Sie sind Visitenkarte und informieren über den Inhalt der Flasche. Doch neuerdings sollen Weinetiketten auch noch total originell sein. Eine Designprobe.

Mutig könnte man es nennen – modern und revolutionär. „Affig“ dagegen fand es ein Kunde. Ein anderer schrieb: „Durch diese deutsche Kehle wird kein Tesch-Wein mehr rinnen!“ Das, erinnert sich Martin Tesch, war die böseste Reaktion auf den Auftritt seines neuen Weins, an dem eigentlich alles provokant war. Schon die Flasche: Schwarz für einen Weißwein! Darauf das schwarz-weiße, strenge und schnörkellose Etikett, angelehnt an die Bauhausästhetik, aber gekrönt mit einem Porträt des Ur-ur-ur-ur-ur-Großvaters, der schon seit 150 Jahren Tesch-Flaschen schmückt. Der Schraubverschluss. Der Name: „Riesling-Unplugged.“ Und, nicht zu vergessen, der Inhalt. „Ein Konzeptwein gegen die Versüßlichung und die immer weiter um sich greifende Verniedlichung des Rieslings.“ Die Botschaft des Auftritts: ein starker Wein in starker Verpackung. Form follows function.

Der „Riesling-Unplugged“ kommt nicht aus Australien, sondern von der Nahe. Von einem Weingut, das seit Generationen in Familienbesitz ist. Aber als Martin Tesch das Gut zur Jahrtausendwende von seinem Vater übernahm, wollte der promovierte Biologe neue Wege gehen. Und ruinierte fast den Betrieb. 40 Prozent der Kunden blieben erst mal weg. „Das Image der heilen deutschen Weinwelt war zerstört.“

Am Ende hat sich der riskante Einsatz gelohnt, verhalfen ihm gerade Name und Etikett zu Designpreisen, zur Aufmerksamkeit für den viel gelobten Wein, zum internationalen Erfolg – und einem neuen Publikum. Wer zur MTV-Generation gehört, weiß, was mit „Unplugged“ gemeint ist: ohne Verstärker. Etwas Intimes, Entspanntes. „Ein Wein, der leiser ist, Ecken und Kanten hat, mit der Hand gemacht ist“, so der Winzer.

Als Visitenkarte des Weins werden Etikette bezeichnet. Dabei gleichen sie in ihrer plakativen Gestaltung eher dem Umschlag eines Buchs. Das verrät auch die wichtigsten Informationen, Autor, Titel, Verlag, Preis, ist aber zugleich ein ganz entscheidendes Marketinginstrument. So wie man einen Diogenes-Roman oder ein Suhrkamp-Bändchen schon aus fünf Metern Entfernung erkennt, sieht man von ferne, am himmelblauen Erscheinungsbild, dass da beim Händler ein Robert Weil steht und, am schrägen schwarzen Etikett, dass dort im Restaurant jemand Heymann-Löwenstein trinkt. Den beiden Winzern ist, ebenso wie Tesch, gelungen, wovon heute alle träumen: ihren Wein zur Marke zu machen. Der Wiedererkennungseffekt, das ist für den Weinautor Stuart Pigott denn auch das Wichtigste am Etikett.

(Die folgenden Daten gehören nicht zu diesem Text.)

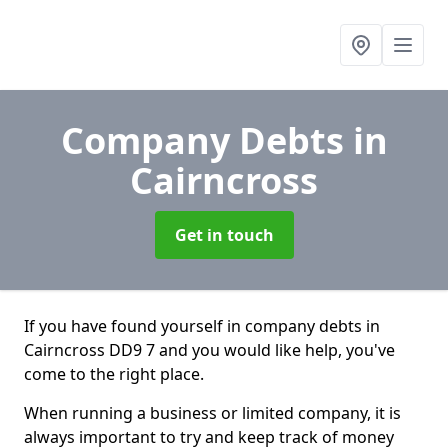
Company Debts
in
Cairncross
Get in touch
If you have found yourself in company debts in
Cairncross DD9 7 and you would like help, you've
come to the right place.
When running a business or limited company, it is
always important to try and keep track of money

Noch nie war es so wichtig wie heute. Denn noch nie war die Konkurrenz so groß. Merlot aus Chile, Sauvignon aus Südafrika, Shiraz aus Australien – was vor 20 Jahren noch exotisch klang, steht heute in jedem Supermarkt; gleichzeitig ist der innerdeutsche Wettbewerb enorm, die Qualität so hoch wie nie. Da muss man auf sich aufmerksam machen – möglichst ohne schrill, gewollt originell zu wirken.

Gerade jüngere Kunden wissen mit Angaben wie „Kabinett“ wenig anzufangen; sie lassen sich, hat Georg Mauer vom Berliner Laden „Wein & Glas“ beobachtet, eher von der Ästhetik leiten, fühlen sich angesprochen von Markus Schneiders Label, die der Pfälzer Winzer selber am Computer entwirft, und die nur aus Schrift bestehen. Dahin geht der Trend: hin zum Grafischen, weg von der Malerei, weg von reich verzierten Bildern mit abenteuerlichen Motiven (Mönche, nackte Frauen, Sonnenhüte, Leuchttürme, Turnvater Jahn, Kröten, Kinder, Krokodile…) – hin zu Buchstaben.

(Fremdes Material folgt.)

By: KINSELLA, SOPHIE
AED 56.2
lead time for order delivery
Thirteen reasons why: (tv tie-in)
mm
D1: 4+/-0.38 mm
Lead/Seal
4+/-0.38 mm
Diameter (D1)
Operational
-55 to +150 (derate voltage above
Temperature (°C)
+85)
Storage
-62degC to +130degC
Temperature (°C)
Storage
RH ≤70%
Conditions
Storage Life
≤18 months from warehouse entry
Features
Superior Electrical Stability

Was nicht heißt, dass man mehr zu lesen hätte. Wie viele seiner Generation setzt Martin Tesch mehr auf Emotion als Information. Die hat der 40-Jährige auf das gesetzlich vorgeschriebene Minimum reduziert und auf die Rückseite geklebt: Jahrgang, Menge, Alkoholgehalt, amtliche Prüfnummer, Rebsorte, Region, Qualitätsstufe, Erzeuger, die Bemerkung „enthält Sulfite“. Und ein kleiner Adler, der ästhetisch aus dem Rahmen fällt. Er ist das Zeichen des VdP, des renommierten Verband deutscher Prädikatsweingüter, dessen Mitglied Tesch ist und der in der kommenden Woche wieder seine GutsWein in Berlin veranstaltet.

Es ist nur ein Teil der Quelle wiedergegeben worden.